▸ **Task to complete**: Only lines holding "fromage" are wanted; copy each of them from the records below.

++++++++++

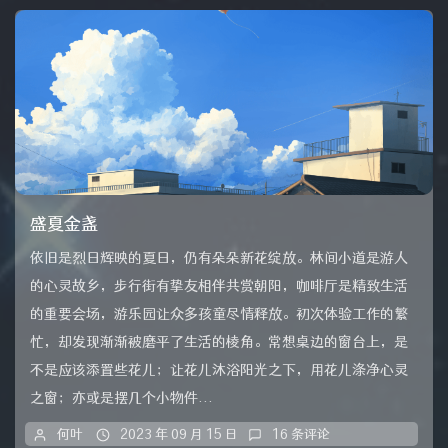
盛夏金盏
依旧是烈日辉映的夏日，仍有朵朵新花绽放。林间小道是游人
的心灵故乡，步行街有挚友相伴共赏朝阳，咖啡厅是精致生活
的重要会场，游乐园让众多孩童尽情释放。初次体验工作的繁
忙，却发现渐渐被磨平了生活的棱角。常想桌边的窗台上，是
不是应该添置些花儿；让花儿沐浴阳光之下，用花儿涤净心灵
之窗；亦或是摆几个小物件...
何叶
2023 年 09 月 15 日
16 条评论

++++++++++

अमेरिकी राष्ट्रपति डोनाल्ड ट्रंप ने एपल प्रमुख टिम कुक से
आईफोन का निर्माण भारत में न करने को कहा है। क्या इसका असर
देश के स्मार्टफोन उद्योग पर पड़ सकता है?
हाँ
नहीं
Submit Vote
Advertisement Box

++++++++++

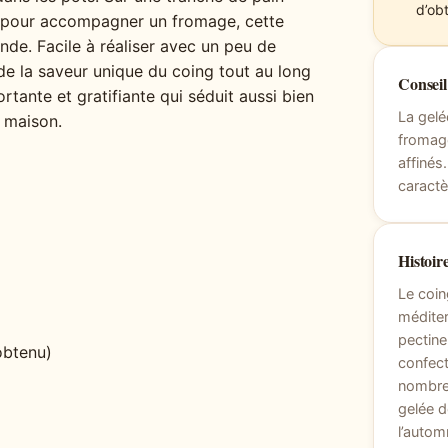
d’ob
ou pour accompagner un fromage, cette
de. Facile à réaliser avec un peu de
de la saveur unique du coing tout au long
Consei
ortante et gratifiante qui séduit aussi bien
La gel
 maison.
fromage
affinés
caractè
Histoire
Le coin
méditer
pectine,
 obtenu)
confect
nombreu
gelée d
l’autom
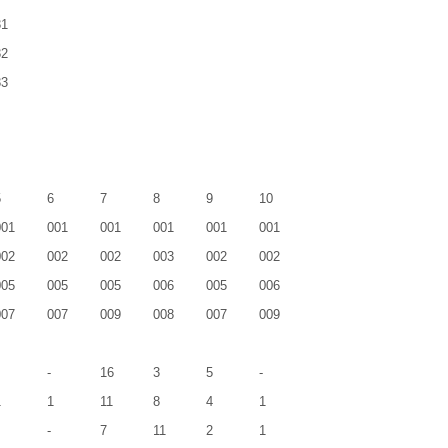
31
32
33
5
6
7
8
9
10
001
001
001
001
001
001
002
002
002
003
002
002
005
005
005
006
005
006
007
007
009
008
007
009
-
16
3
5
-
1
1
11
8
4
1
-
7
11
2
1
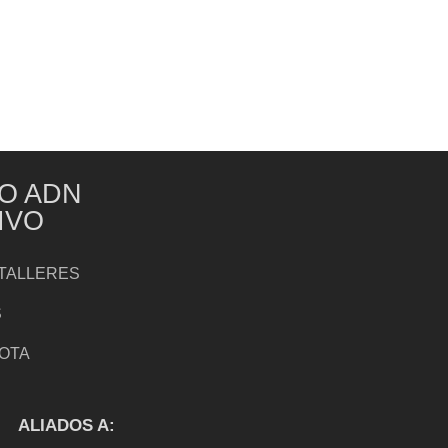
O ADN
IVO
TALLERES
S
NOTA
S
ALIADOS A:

++++++++++

▸ **Task response**:
ou pour accompagner un fromage, cette
fromage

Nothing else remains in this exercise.